DENR Staff training
Sustainability is the ultimate goal of conservation, for the most part. But that word is used so often, along side “development”, “production”, “coastlines”, “fisheries” and many others, that the ‘big picture’ of sustainability can sometimes be lost.
Here at Marine Conservation Philippines, sustainability is all of these things. It is making sure that communities have plentiful and well maintained natural resources that they can rely on for the long term. But, more than that, sustainability is a legacy, it is making sure that actions to safeguard nature and communities will continue for the long-term, regardless of what happens to MCP.
Now, that’s not exactly the best business model, essentially working ourselves out of having a job; but, local people and government being dependent on us, is pretty much the opposite of a lasting impact.
And so, for all the ups and downs, for all the…. challenges…. alongside those moments where you have to fight-off grinning like an idiot, we are working toward that goal – making sure that whatever happens to MCP, this province has the skills to maintain and monitor the coastal environment – by training the government to do everything that we have achieved over the passed two and a half years.
This is part of a – here’s that word again – ‘bigger picture’ we have at MCP. This bigger picture is that: we can certainly achieve a lot with the remarkable people that join us as volunteers and interns, but we are not everywhere and we don’t have infinite resources. To make sure that what we are achieving can both continue without us, and also spread across the country we need to take our successes, package them up and train local people how to recreate them – and who better to train than the Department of Environment and Natural Resources?
The DENR are a department that is responsible for monitoring what seems to be every kind of ecosystem that exists on the island, seriously, everything, even caves. They do it surprisingly well too, given that even they don’t have all of the resources they need and, the team that monitors everything (a surprisingly small team to survey EVERYTHING) have taught themselves what to look for and how to monitor it.
To go immediately from a PADI Open Water/Advanced course to surveying cryptic invertebrates is not an easy task, it’s something that we spend weeks of intensive training on for volunteers and interns. To do it without any expert advice is incredibly difficult, and yet to some extent, that is what the 5 people we have been working mostly with have done.
That is not to say there haven’t been challenges! There have been moments where we have assumed too much and equally where we have assumed too little; frustrating moments where we didn’t really know what was happening at all; there have been weights dropped on heads, missing equipment, four vehicle break downs, drowned electronics, and a frankly outrageous amount of snacks.
But here we are approximately 6 weeks after the first round of training, in which we looked out at some slightly confused and worried faces – largely to do with my penchant for too much information. But the change after those six weeks has been remarkable. We started with a team that had some skills with recognizing what they saw and how to record it, but perhaps not fully understanding all the finer points of the surveying, or the dive skills and the organization of it. But what we have now is a team that has military precision… on island time.
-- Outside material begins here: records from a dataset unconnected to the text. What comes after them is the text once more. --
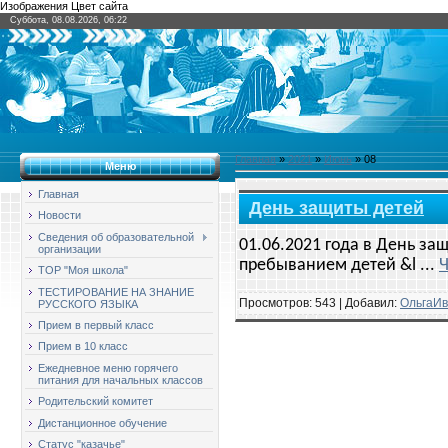
Изображения Цвет сайта
Суббота, 08.08.2026, 06:22
Главная
»
2021
»
Июнь
»
08
Меню
Главная
День защиты детей
Новости
Сведения об образовательной
01.06.2021 года в День з
организации
пребыванием детей &l
...
Ч
ТОР "Моя школа"
ТЕСТИРОВАНИЕ НА ЗНАНИЕ
Просмотров: 543 | Добавил:
ОльгаИв
РУССКОГО ЯЗЫКА
Прием в первый класс
Прием в 10 класс
Ежедневное меню горячего
питания для начальных классов
Родительский комитет
Дистанционное обучение
Статус "казачье"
A team like that is great for us to see, but it goes well beyond how happy we are. That team is now more than capable to survey the province, that means ALL of the marine protected areas and the protected areas to be. That team is the embodiment of what we can achieve throughout the country, and, with a bit of practice, get along better at training along the way.
The bigger picture: if we were to disappear tomorrow, it would suck, but we would know that that local team, and the people that they may go on to train to be as efficient as them, will still be there, and the marine environment will still have skilled people looking after it. Actually, its better than that, there are skilled people, who are from the area, who have memories of the environment and are emotionally invested in it, looking after their home.